The G5, formulating its position ahead of talks with the Group of Eight rich nations in Italy, cautioned that they were suffering more from the global economic crisis caused by the world’s wealthiest countries, Reuters reports.
“We are concerned about the present state of the world economy, which submits the developing countries to an inordinate burden resulting from a crisis they did not initiate,” said the G5 nations, which also include Brazil, South Africa and Mexico.
The G5 meetings came amid hopes of possible breakthrough on trade. A draft communique suggested the G8 and G5 would agree at talks in the Italian town of L’Aquila to conclude the stalled Doha round of trade talks in 2010.
In their statement, the G5 said it was committed to try to address “any outstanding problems” on trade talks and added the successful conclusion of Doha would provide “a major stimulus to the restoration of confidence in world markets”.
But it also called on the world’s richest nations to tear down trade barriers they said were a drag on the world economy and to restore credit to the poorest countries.
“We will stress tomorrow the importance of maintaining adequate flow of finance to the developing countries and also of keeping markets open by resisting protectionist pressures,” said India’s Prime Minister Manmohan Singh.
The G8 agreed on yesterday to try to limit global warming to 2 degrees Celsius and cut its greenhouse gas emissions by 80 %, but it failed to persuade China and India to join a bid to halve world emissions.
Speaking to reporters, leaders of the G5 nations said the world’s richest nations had a greater responsibility to address climate change.
With only five months until a new UN climate pact is due to be agreed in Copenhagen, the G5 called on developed nations to reduce their aggregate emissions by at least 40 % below 1990 levels by 2020.
“The member countries of the Group of Five reiterate our commitment to shared yet differentiated responsibilities in order to face this global problem,” said Mexican President Felipe Calderon.
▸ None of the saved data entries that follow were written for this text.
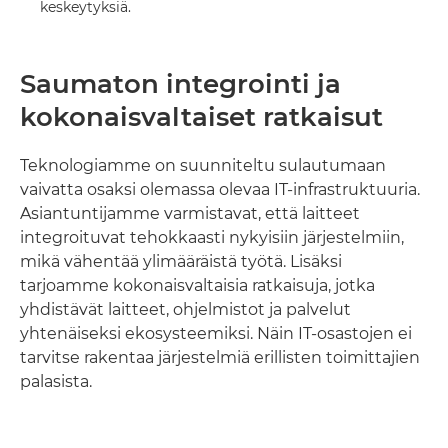
keskeytyksiä.
Saumaton integrointi ja
kokonaisvaltaiset ratkaisut
Teknologiamme on suunniteltu sulautumaan
vaivatta osaksi olemassa olevaa IT-infrastruktuuria.
Asiantuntijamme varmistavat, että laitteet
integroituvat tehokkaasti nykyisiin järjestelmiin,
mikä vähentää ylimääräistä työtä. Lisäksi
tarjoamme kokonaisvaltaisia ratkaisuja, jotka
yhdistävät laitteet, ohjelmistot ja palvelut
yhtenäiseksi ekosysteemiksi. Näin IT-osastojen ei
tarvitse rakentaa järjestelmiä erillisten toimittajien
palasista.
Chinese State Councillor Dai Bingguo stood in for President Hu Jintao, who pulled out of the summit to return home to monitor developments in the northwestern Xinjiang region after 156 people were killed in its worst ethnic violence in decades.
Some had thought China might push for G8 debate about the dollar’s status as the world’s main reserve currency, but Dai steered well clear of broaching anything so controversial in his statement to the press.
“We had a candid, effective and in-depth exchange of views and reached a broad consensus. Of course, there are some issues that need further discussion and study,” he said.
China has been credited by many analysts for a textbook stimulus programme that has helped its recovery, and the G5 countries called for “strong economic stimulus measures to restore market confidence”.
“Developed countries have a leading responsibility in this regard.”